- 8 Bosc pears, peeled, halved and cored
- 2 cups pear nectar
- 1 stick melted butter
- 2 cups biscuit mix
- 2 cups sugar
- 1 1/2 cups half-and-half
- Cinnamon sugar, for sprinkling
- Vanilla ice cream, for serving
- Pear Topping, recipe follows
Preheat the grill to medium-high heat and preheat the oven to 350 degrees F.
In a large resealable plastic bag, add the pears and pear nectar. Seal the bag, and marinate for 1 hour. Remove the pears from the marinade, reserving the marinade. Grill the pears for 5 minutes per side.

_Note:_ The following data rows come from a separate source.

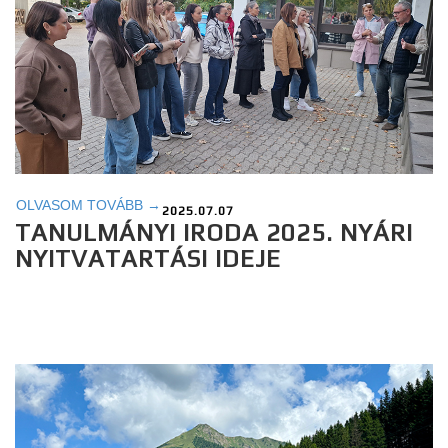
OLVASOM TOVÁBB →
2025.07.07
TANULMÁNYI IRODA 2025. NYÁRI
NYITVATARTÁSI IDEJE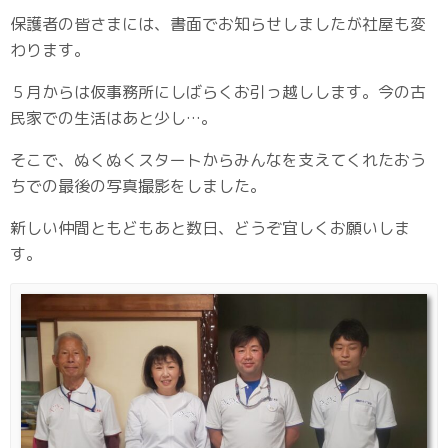
保護者の皆さまには、書面でお知らせしましたが社屋も変
わります。
５月からは仮事務所にしばらくお引っ越しします。今の古
民家での生活はあと少し…。
そこで、ぬくぬくスタートからみんなを支えてくれたおう
ちでの最後の写真撮影をしました。
新しい仲間ともどもあと数日、どうぞ宜しくお願いしま
す。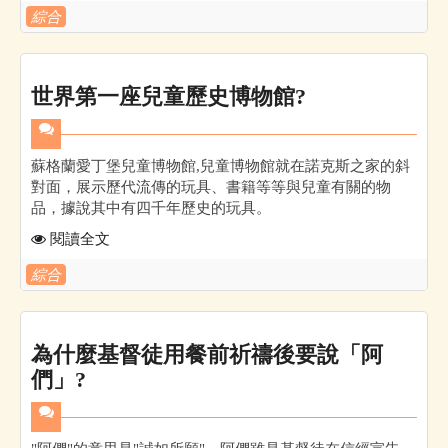
綜合
世界第一座兒童歷史博物館?
蘇格蘭愛丁堡兒童博物館,兒童博物館就在諾克斯之家的斜
對面，展示歷代流傳的玩具、書籍等等與兒童有關的物
品，據說其中有四千年歷史的玩具。
閱讀全文
綜合
為什麼基督徒用餐前祈禱後要說「阿
們」?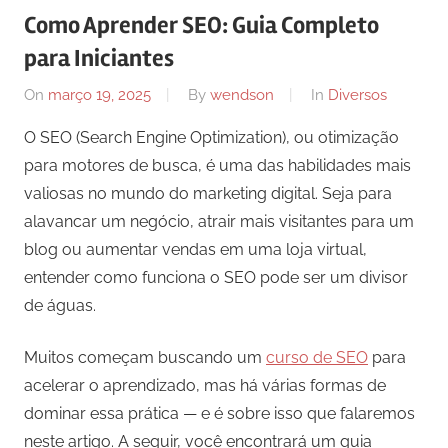
Como Aprender SEO: Guia Completo
para Iniciantes
On
março 19, 2025
By
wendson
In
Diversos
O SEO (Search Engine Optimization), ou otimização
para motores de busca, é uma das habilidades mais
valiosas no mundo do marketing digital. Seja para
alavancar um negócio, atrair mais visitantes para um
blog ou aumentar vendas em uma loja virtual,
entender como funciona o SEO pode ser um divisor
de águas.
Muitos começam buscando um
curso de SEO
para
acelerar o aprendizado, mas há várias formas de
dominar essa prática — e é sobre isso que falaremos
neste artigo. A seguir, você encontrará um guia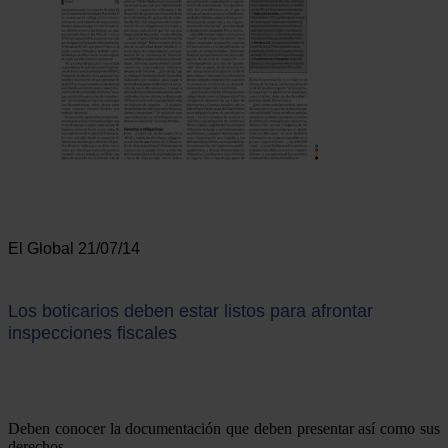
El Global 21/07/14
Los boticarios deben estar listos para afrontar
inspecciones fiscales
Deben conocer la documentación que deben presentar así como sus
derechos.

Put the melted butter in a 13 by 9-inch baking dish. In a medium bowl, combine the biscuit mix, sugar, and half-and-half. Pour the batter into baking dish over the butter. Arrange the pears on top. Do not stir the pears. Pour the reserved marinade over the top of the pears. Bake until lightly browned, about 45 to 55 minutes. Remove from the oven and sprinkle with cinnamon sugar and serve warm with ice cream and Pear Topping, if desired.
- 2 tablespoons butter
- 2 tablespoons brown sugar
- 2 diced pears
- 1 tablespoon Pear Honey, recipe follows
In a medium skillet, over low heat, add the butter and sugar. Stir to combine, then add the pears and honey. Saute quickly until warm. Serve over the cobbler.
- 1 (20-ounce) can crushed pineapple with syrup
- 8 cups (about 3 pounds) peeled, cored, and chopped pears
- 10 cups sugar
- 1 tablespoon lemon juice
Mix all ingredients in a large saucepan over medium heat. Cook until the pears are tender and the mixture thickens, approximately 30 minutes. Pour into sterilized jars and seal while hot.